For the avoidance of doubt this does not mean that I think gambling with our economy or with European political stability is the right way of dealing with this problem. I still think Brexit will prove a serious mistake and we must be given a chance to look hard at the final deal and decide on the basis of reality not promises. I also think massively more of the centralisation blame lies with Westminster than Brussels.
But I do think we all need to appreciate the importance of returning power to the local level whenever possible. It is madness that a decision made by a local planning committee can be over ridden by a decision made by a national body that local people have no control over. It is crazy to squander the power of local pride and take decisions and funding for local economic development away from local councils. (Even crazier when the development bodies that you put in place to replace them are constantly re-organised so that almost no one can remember whether it is Yorkshire Forward, the Leeds Local Enterprise Partnership or a mayor who controls the budget and makes the decisions this year).

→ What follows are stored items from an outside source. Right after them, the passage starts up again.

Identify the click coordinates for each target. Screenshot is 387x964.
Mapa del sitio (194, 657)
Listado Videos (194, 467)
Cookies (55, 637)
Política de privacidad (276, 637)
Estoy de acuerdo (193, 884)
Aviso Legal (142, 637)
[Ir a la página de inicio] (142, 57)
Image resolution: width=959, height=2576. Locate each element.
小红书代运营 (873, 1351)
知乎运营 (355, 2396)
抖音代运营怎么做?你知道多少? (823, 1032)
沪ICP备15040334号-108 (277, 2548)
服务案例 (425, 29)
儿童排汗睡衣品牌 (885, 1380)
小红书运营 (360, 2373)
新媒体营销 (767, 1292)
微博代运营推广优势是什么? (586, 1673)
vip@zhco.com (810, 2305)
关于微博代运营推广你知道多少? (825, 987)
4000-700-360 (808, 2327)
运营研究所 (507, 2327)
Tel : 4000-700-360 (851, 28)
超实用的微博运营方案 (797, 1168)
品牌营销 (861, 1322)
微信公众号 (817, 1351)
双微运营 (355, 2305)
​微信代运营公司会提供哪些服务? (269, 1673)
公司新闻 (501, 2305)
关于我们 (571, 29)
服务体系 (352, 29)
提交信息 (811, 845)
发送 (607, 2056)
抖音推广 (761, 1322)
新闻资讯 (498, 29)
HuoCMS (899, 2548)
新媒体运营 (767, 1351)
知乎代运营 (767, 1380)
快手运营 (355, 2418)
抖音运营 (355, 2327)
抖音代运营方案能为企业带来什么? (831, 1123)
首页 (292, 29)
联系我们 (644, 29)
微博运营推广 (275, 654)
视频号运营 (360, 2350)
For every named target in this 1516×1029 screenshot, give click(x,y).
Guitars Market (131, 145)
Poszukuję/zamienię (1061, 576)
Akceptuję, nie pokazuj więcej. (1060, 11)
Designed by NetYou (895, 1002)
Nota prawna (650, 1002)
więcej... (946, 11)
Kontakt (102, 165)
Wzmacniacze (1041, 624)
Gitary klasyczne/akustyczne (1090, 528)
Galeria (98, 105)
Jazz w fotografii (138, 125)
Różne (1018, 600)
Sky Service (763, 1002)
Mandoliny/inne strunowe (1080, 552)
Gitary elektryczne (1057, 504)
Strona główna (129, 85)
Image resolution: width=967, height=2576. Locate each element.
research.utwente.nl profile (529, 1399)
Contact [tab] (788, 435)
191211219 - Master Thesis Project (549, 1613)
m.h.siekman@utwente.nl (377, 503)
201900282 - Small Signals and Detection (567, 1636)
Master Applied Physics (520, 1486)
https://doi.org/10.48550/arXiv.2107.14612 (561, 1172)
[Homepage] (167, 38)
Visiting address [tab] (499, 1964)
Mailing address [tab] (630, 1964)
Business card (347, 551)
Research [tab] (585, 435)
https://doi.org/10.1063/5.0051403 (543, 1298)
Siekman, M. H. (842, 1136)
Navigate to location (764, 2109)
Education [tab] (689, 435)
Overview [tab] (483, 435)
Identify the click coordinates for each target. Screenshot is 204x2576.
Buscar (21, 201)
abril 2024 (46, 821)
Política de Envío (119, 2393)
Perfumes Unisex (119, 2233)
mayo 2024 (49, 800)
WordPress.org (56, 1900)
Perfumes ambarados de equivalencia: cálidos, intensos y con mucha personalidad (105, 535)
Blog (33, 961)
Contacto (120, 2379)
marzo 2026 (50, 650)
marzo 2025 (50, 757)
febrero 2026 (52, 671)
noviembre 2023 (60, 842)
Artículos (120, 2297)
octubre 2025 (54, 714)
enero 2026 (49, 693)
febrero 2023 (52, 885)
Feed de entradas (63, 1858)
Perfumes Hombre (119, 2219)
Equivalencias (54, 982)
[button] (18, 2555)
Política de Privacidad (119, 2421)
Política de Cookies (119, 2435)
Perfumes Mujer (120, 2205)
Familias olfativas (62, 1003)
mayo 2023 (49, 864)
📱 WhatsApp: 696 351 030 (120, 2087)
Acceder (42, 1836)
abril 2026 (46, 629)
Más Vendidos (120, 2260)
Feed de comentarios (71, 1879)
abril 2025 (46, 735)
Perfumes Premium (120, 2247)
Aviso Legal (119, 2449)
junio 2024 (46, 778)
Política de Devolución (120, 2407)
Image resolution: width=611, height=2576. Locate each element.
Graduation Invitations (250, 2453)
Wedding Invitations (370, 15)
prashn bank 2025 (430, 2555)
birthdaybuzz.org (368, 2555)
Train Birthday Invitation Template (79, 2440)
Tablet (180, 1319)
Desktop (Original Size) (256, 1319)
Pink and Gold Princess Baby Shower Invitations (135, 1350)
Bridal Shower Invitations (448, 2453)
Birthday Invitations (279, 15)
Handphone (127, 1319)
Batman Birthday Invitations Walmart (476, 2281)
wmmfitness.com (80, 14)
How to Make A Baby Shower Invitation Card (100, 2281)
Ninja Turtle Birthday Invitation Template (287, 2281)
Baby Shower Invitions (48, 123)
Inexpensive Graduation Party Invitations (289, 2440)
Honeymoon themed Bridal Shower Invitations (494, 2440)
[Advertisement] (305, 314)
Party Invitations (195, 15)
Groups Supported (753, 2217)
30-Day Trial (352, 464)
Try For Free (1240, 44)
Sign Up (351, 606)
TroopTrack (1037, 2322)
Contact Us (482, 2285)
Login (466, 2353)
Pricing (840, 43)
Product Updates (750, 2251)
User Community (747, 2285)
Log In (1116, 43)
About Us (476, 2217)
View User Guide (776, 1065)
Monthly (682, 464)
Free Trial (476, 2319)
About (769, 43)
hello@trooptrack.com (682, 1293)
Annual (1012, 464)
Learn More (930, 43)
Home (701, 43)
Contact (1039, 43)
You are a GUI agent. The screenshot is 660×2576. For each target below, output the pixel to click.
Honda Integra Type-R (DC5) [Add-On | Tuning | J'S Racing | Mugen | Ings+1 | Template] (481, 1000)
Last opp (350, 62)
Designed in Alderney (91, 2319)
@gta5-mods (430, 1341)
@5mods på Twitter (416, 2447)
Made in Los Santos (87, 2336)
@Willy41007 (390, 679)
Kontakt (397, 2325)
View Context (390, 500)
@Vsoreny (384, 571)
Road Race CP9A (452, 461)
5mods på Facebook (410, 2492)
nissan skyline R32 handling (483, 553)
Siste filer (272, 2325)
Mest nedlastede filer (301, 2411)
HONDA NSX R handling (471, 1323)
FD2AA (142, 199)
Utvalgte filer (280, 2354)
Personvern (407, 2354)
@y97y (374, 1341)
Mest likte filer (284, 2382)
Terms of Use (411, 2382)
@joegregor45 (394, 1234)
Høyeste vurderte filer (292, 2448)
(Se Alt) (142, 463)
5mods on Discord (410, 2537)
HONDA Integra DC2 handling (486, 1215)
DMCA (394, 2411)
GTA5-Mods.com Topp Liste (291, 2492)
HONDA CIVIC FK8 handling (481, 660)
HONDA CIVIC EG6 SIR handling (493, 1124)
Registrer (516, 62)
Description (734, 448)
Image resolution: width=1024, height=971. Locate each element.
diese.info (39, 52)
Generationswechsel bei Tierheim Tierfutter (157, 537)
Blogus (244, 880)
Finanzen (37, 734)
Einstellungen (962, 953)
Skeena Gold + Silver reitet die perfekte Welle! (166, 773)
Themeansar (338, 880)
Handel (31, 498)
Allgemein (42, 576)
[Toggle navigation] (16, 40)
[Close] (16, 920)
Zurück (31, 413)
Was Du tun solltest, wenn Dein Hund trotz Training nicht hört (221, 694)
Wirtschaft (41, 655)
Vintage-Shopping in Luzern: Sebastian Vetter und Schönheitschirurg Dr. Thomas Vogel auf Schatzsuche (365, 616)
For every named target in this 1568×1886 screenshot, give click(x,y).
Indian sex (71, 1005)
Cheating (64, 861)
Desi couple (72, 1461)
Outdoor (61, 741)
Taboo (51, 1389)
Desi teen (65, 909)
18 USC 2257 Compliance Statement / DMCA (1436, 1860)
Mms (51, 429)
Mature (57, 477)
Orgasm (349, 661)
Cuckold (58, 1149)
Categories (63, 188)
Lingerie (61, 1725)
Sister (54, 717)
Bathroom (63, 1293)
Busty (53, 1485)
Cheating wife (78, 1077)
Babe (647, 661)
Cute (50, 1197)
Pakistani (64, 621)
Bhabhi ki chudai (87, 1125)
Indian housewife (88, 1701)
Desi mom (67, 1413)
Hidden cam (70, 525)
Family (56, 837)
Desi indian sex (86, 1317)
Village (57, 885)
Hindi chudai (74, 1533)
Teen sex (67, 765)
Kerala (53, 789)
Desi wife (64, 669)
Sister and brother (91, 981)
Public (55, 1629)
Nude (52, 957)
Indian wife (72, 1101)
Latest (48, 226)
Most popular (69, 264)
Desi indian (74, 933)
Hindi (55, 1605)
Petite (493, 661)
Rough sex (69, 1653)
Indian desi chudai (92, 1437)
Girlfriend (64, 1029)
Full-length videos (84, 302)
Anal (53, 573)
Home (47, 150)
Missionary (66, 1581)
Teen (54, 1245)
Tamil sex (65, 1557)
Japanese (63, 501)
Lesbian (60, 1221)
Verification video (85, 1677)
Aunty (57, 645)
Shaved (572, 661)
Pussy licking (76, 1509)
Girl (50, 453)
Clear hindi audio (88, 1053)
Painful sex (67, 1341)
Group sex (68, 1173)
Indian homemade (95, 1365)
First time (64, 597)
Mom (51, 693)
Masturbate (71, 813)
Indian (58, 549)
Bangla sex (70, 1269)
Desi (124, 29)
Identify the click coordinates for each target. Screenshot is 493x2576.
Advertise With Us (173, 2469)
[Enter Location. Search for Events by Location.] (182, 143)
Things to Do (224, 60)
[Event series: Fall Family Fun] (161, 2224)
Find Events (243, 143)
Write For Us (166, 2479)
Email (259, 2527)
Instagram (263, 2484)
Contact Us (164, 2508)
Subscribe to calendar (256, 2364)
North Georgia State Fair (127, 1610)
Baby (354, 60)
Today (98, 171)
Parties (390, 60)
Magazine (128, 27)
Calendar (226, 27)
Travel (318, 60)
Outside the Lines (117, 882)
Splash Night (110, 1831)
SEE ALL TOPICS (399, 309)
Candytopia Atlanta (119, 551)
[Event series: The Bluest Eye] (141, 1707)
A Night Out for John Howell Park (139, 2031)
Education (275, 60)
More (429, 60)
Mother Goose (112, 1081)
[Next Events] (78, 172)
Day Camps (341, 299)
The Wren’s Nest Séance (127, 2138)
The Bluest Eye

We need our pride back in local communities. Restoring genuine power and control to local authorities should be the first step in that equation.
I say that regardless of the result today in the local council seat where I stood. Whatever party is controlling the council people have a right to expect that the local authority is responsible for a wide range of local services and can be kicked out of office when they don't run them very well. Decades of neglect of local government by politicians from all major parties needs to be reversed and reversed quickly.
Otherwise we can hardly blame people if they become cynical about politics and think no one that they know personally stands any chance of changing things on the ground.
Late extra: 45% of people voted in my constituency of Aire Valley with Lothersdale and I managed to win a Conservative seat for the Green Party on a night when they lost very very few seats anywhere in the country. Gives me a chance to put some of this theory into a tiny bit of practice!!!